Suprema Corte dos EUA limita poder de Trump para impor tarifas globais

Decisão do tribunal reduz autoridade do presidente para definir tarifas de importação sem anuência do Congresso, com impacto direto no comércio internacional

20 fev, 2026
Donald Trump | Reprodução/Instagram/@realdonaldtrump
Donald Trump | Reprodução/Instagram/@realdonaldtrump

A Suprema Corte dos Estados Unidos emitiu uma decisão nesta sexta (20) que restringe a capacidade do presidente Donald Trump, junto a futuros ocupantes da Casa Branca) de impor tarifas globais de importação sem aprovação explícita do Congresso. A medida representa uma mudança significativa nas regras de comércio americano e pode afetar a dinâmica de tarifas sobre produtos vindos de diversos países, incluindo Brasil, China e integrantes da União Europeia.

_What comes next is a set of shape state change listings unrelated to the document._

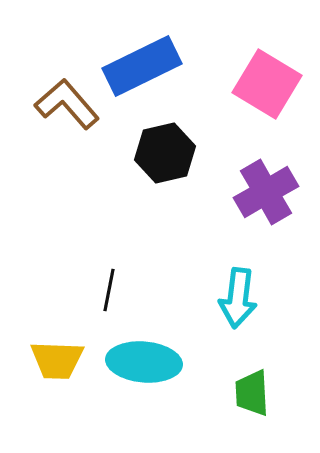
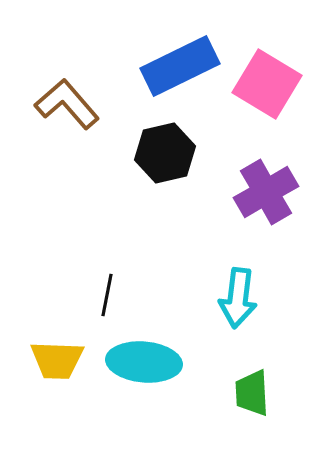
blue rectangle: moved 38 px right
black line: moved 2 px left, 5 px down
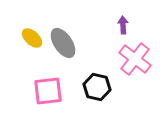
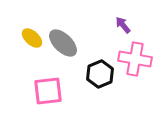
purple arrow: rotated 36 degrees counterclockwise
gray ellipse: rotated 12 degrees counterclockwise
pink cross: rotated 28 degrees counterclockwise
black hexagon: moved 3 px right, 13 px up; rotated 24 degrees clockwise
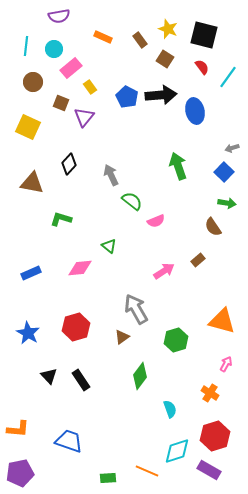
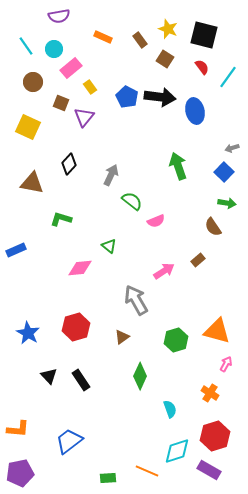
cyan line at (26, 46): rotated 42 degrees counterclockwise
black arrow at (161, 95): moved 1 px left, 2 px down; rotated 12 degrees clockwise
gray arrow at (111, 175): rotated 50 degrees clockwise
blue rectangle at (31, 273): moved 15 px left, 23 px up
gray arrow at (136, 309): moved 9 px up
orange triangle at (222, 321): moved 5 px left, 10 px down
green diamond at (140, 376): rotated 12 degrees counterclockwise
blue trapezoid at (69, 441): rotated 56 degrees counterclockwise
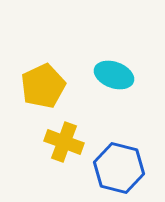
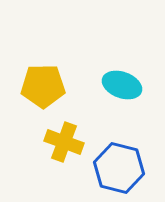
cyan ellipse: moved 8 px right, 10 px down
yellow pentagon: rotated 24 degrees clockwise
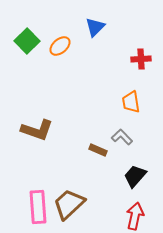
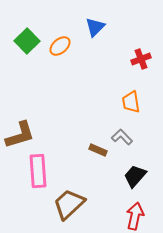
red cross: rotated 18 degrees counterclockwise
brown L-shape: moved 17 px left, 5 px down; rotated 36 degrees counterclockwise
pink rectangle: moved 36 px up
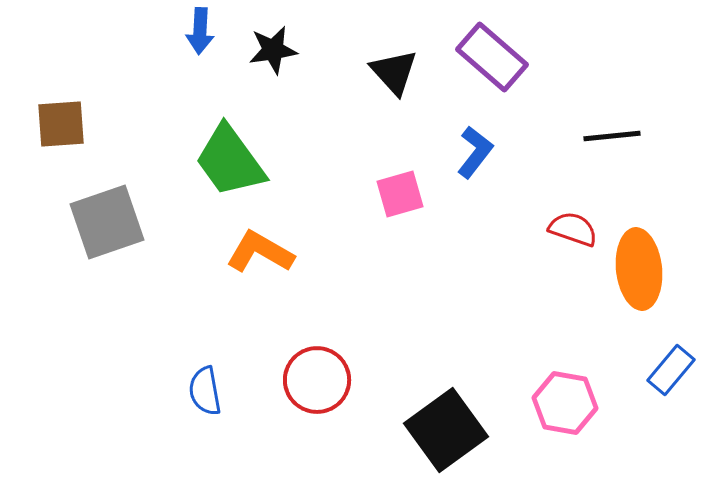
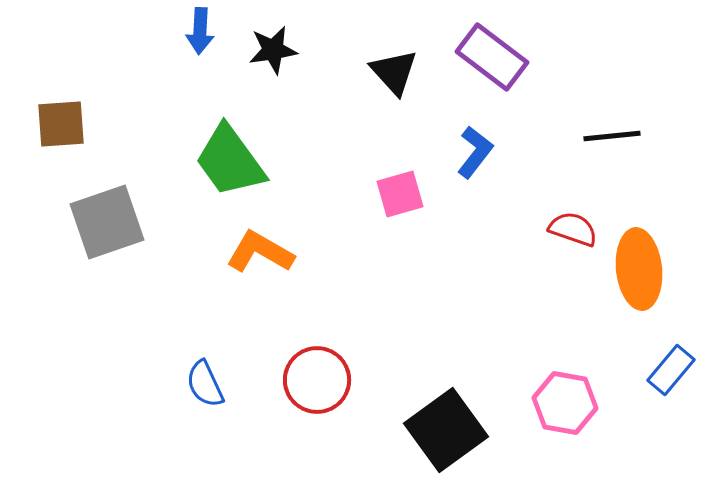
purple rectangle: rotated 4 degrees counterclockwise
blue semicircle: moved 7 px up; rotated 15 degrees counterclockwise
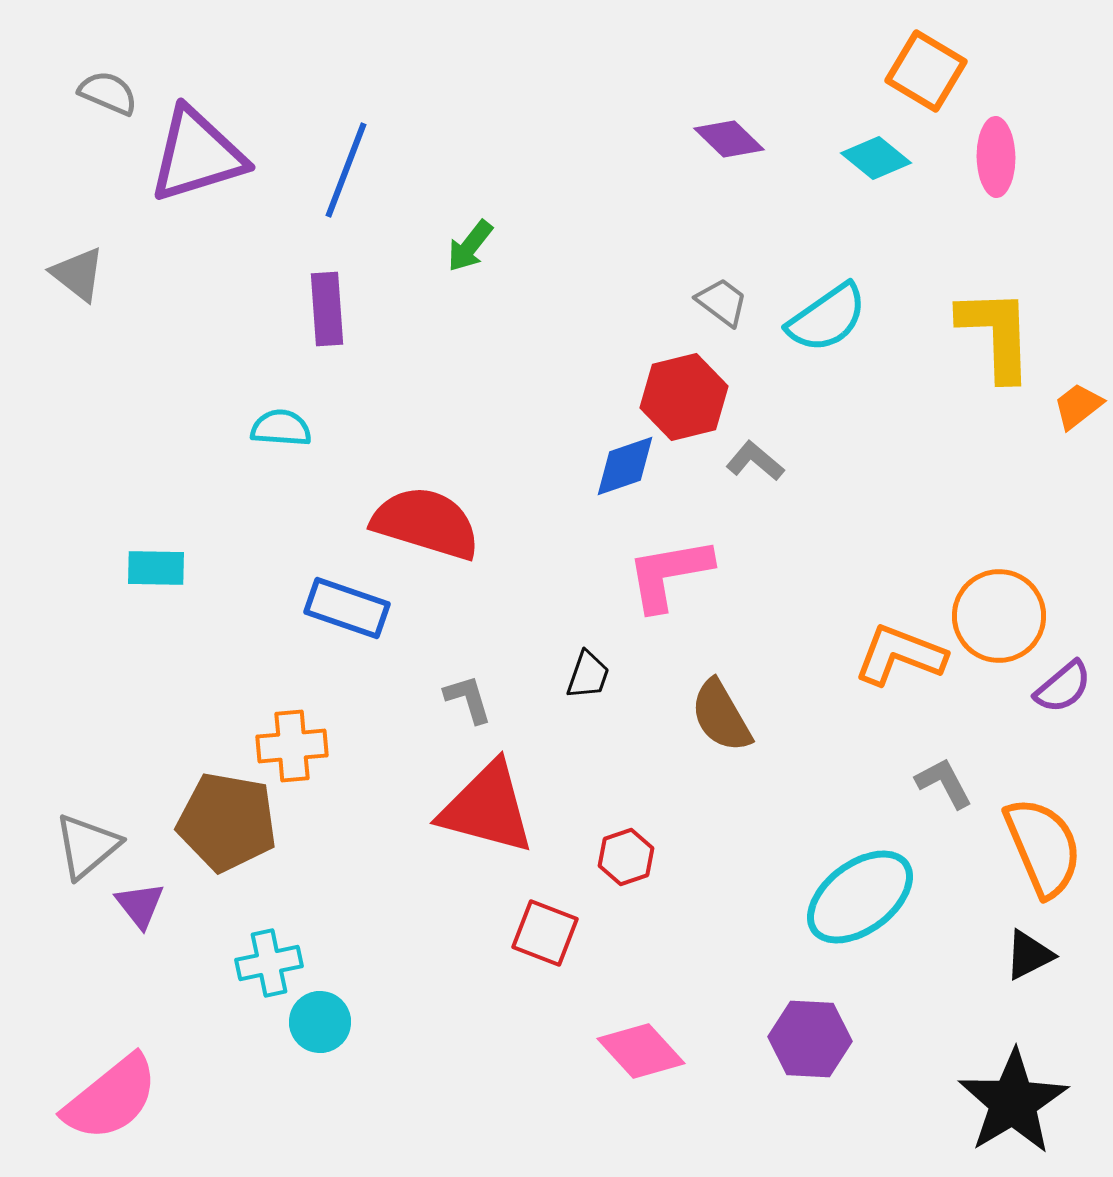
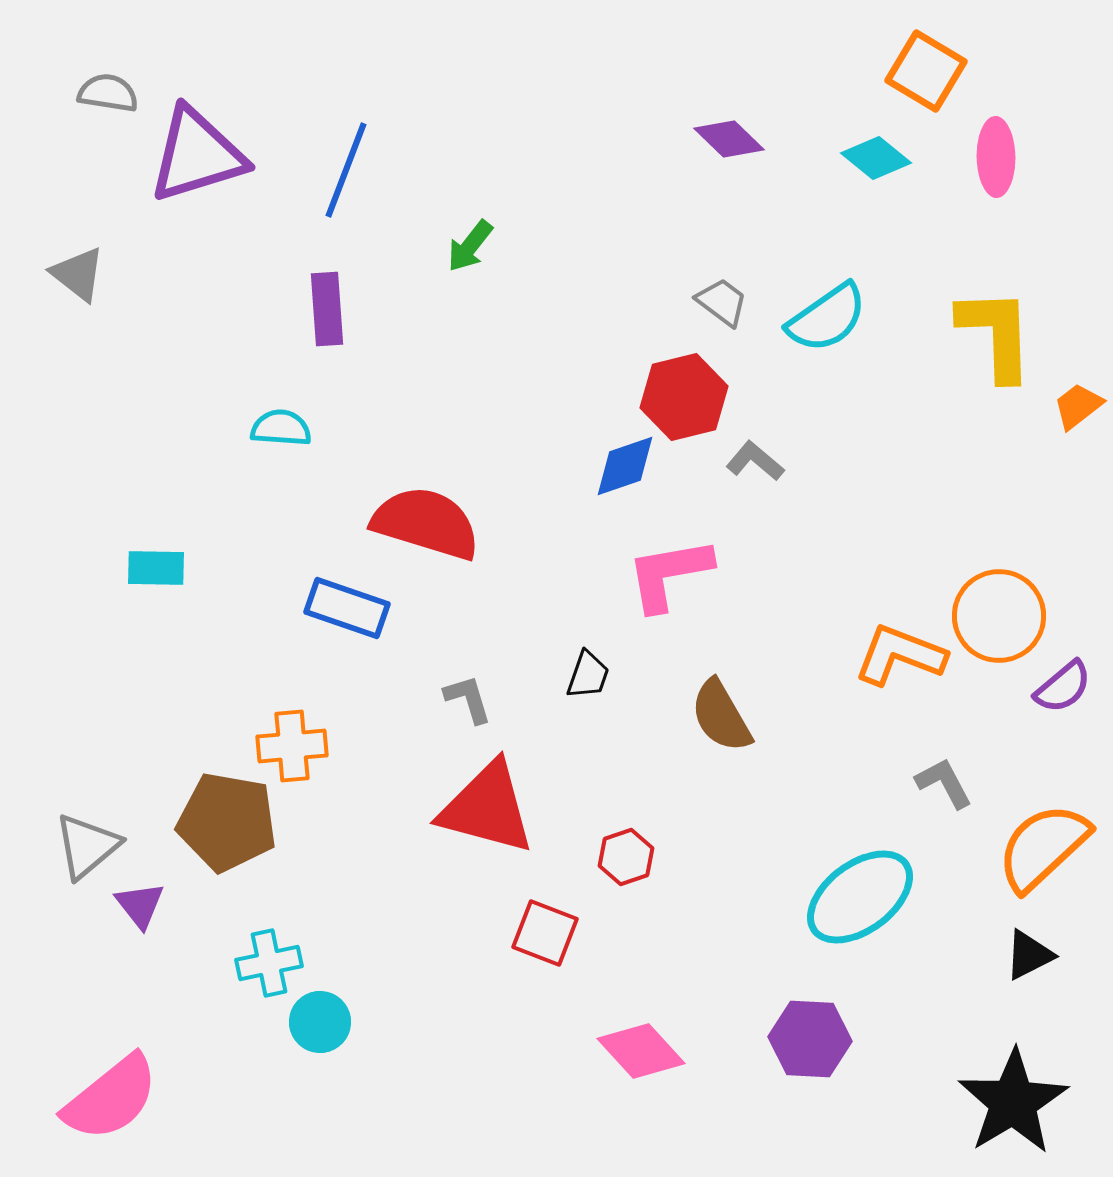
gray semicircle at (108, 93): rotated 14 degrees counterclockwise
orange semicircle at (1043, 847): rotated 110 degrees counterclockwise
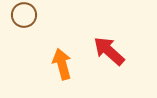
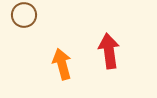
red arrow: rotated 40 degrees clockwise
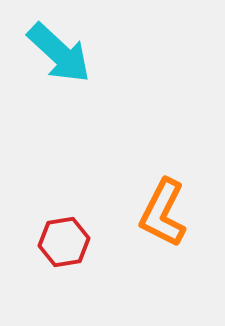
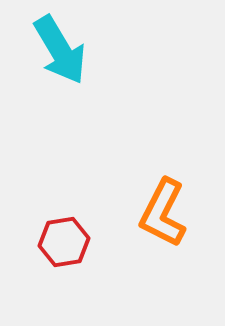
cyan arrow: moved 1 px right, 3 px up; rotated 16 degrees clockwise
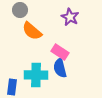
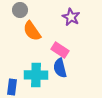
purple star: moved 1 px right
orange semicircle: rotated 15 degrees clockwise
pink rectangle: moved 2 px up
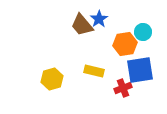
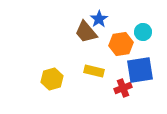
brown trapezoid: moved 4 px right, 7 px down
orange hexagon: moved 4 px left
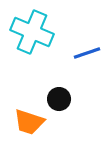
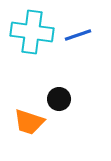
cyan cross: rotated 15 degrees counterclockwise
blue line: moved 9 px left, 18 px up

O julgamento centrou-se na interpretação de leis que regem o poder executivo de aplicar tarifas em nome da segurança nacional, uma prerrogativa amplamente utilizada por Trump em seu mandato anterior. Com a decisão dos juízes, essa prerrogativa agora passa a demandar participação mais clara do Legislativo, em um sinal de reforço à separação de poderes.

Origem da disputa

O caso levado à Suprema Corte surgiu após ações do governo Trump no período entre 2018 e 2020, quando o presidente autorizou a imposição de tarifas sobre uma ampla gama de produtos importados sob o argumento de proteger a segurança nacional e corrigir déficits comerciais.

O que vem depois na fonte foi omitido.